Et « fabriquer de l’hydrogène bas carbone à partir d’énergie nucléaire est un non-sens économique qui n’a aucun avenir », a-t-il dit.
Aux yeux de Philippe Boucly, président de France Hydrogène, qui promeut la filière, il est néanmoins trop tôt « pour balayer le nucléaire d’un revers de la main ». Lancer de l'hydrogène propre représente un enjeu « colossal », souligne-t-il.
Au-delà des simples coûts, il est nécessaire d’intégrer dans l’équation la création d’emplois, la sécurité d’approvisionnement et l’indépendance énergétique et technologique, précise-t-il.
En septembre, la France, dont le mix électrique repose à 72% sur le nucléaire, a annoncé son ambition de construire une capacité de production d’hydrogène à partir d’énergies renouvelables et atomique de 6,5 GW d’ici 2030, dans le cadre d’un plan massif de EUR 7,2 milliards.
Mais, selon M. Lepercq, l’hydrogène produit par électrolyse à partir d’énergie nucléaire « ne se fera pas ou à des quantités très modestes car cela coûtera des centaines de milliards d’euros de subventions ».
L'entrepreneur croit savoir que Hynamics, la filiale hydrogène d’EDF, vend son hydrogène nucléaire à EUR 10/kg, (EUR 250/MWh), soit un coût « six fois » trop élevé.
Jose Miguel Bermudez Menendez, analyste spécialiste de l’hydrogène à l’Agence internationale de l’énergie (IEA), estime pour sa part que le nucléaire est, au contraire, intéressant puisqu'il produit de façon continue.
« Cela permet d’amortir considérablement l’impact de l’investissement dans les électrolyseurs (…) Je pense qu’avec des prix du nucléaire à EUR 50/MWh, l’hydrogène pourrait s’établir dans une fourchette de EUR 3/kg à EUR 4,5/kg. »
Selon lui, un réacteur peut produire jusqu’à 8000 heures par an contre 1500 heures pour un parc photovoltaïque.
Alors que la France doit décider d'ici 2023 de la construction de nouveaux EPR, l'expert met néanmoins en garde contre l’utilisation de ce type de réacteurs pour fabriquer de l’hydrogène, le coût de l’électricité étant trop onéreux.
Eolien, « hors de portée »
En outre, l’éolien terrestre en France serait également « hors de portée » pour produire de l’hydrogène vert, affirme M. Lepercq. Le coût de cette énergie est actuellement deux à trois fois trop élevé et son rendement trop faible, selon lui.

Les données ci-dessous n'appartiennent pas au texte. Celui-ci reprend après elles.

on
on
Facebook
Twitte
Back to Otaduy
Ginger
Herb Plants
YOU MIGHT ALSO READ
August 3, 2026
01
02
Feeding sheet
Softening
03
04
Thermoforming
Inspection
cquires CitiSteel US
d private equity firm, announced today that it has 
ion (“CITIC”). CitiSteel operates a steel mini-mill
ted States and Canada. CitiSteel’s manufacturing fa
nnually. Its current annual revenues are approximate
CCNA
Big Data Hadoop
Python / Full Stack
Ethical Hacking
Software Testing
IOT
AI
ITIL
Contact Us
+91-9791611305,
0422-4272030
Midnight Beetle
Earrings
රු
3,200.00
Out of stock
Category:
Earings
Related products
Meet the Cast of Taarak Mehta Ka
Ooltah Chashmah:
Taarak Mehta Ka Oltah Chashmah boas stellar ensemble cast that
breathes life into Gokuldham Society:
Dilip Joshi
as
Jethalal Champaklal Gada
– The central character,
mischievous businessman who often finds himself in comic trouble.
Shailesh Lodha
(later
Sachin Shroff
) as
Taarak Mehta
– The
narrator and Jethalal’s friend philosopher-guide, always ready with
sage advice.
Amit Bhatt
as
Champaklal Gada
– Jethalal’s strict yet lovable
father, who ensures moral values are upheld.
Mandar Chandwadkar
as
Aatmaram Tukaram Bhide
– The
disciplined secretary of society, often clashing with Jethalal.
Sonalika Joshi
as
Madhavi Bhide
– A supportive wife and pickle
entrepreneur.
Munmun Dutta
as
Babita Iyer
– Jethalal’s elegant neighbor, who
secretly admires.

Dans un rapport publié en janvier, le gestionnaire de réseau RTE, dont l’actionnaire principal est EDF, indique que le prix de l’hydrogène nucléaire ou renouvelable ne se justifie qu’en incluant une forte valeur carbone. « Le développement de la filière sera donc dépendant de l’évolution de la fiscalité et du soutien public », estime-t-il.
La France doit se résoudre à importer de l’hydrogène fabriqué à la partir d’électricité solaire, dans des unités intégrées, en Espagne, au Portugal et « potentiellement » au Maroc et en Tunisie, les pays où les gisements solaires sont les plus rentables, selon M. Lepercq.
Tandis que l’éolien terrestre et le solaire en France se situent autour de EUR 60/MWh, selon les derniers appels d’offres du gouvernement, il a battu un record mondial à la baisse au Portugal à EUR 11,14/MWh.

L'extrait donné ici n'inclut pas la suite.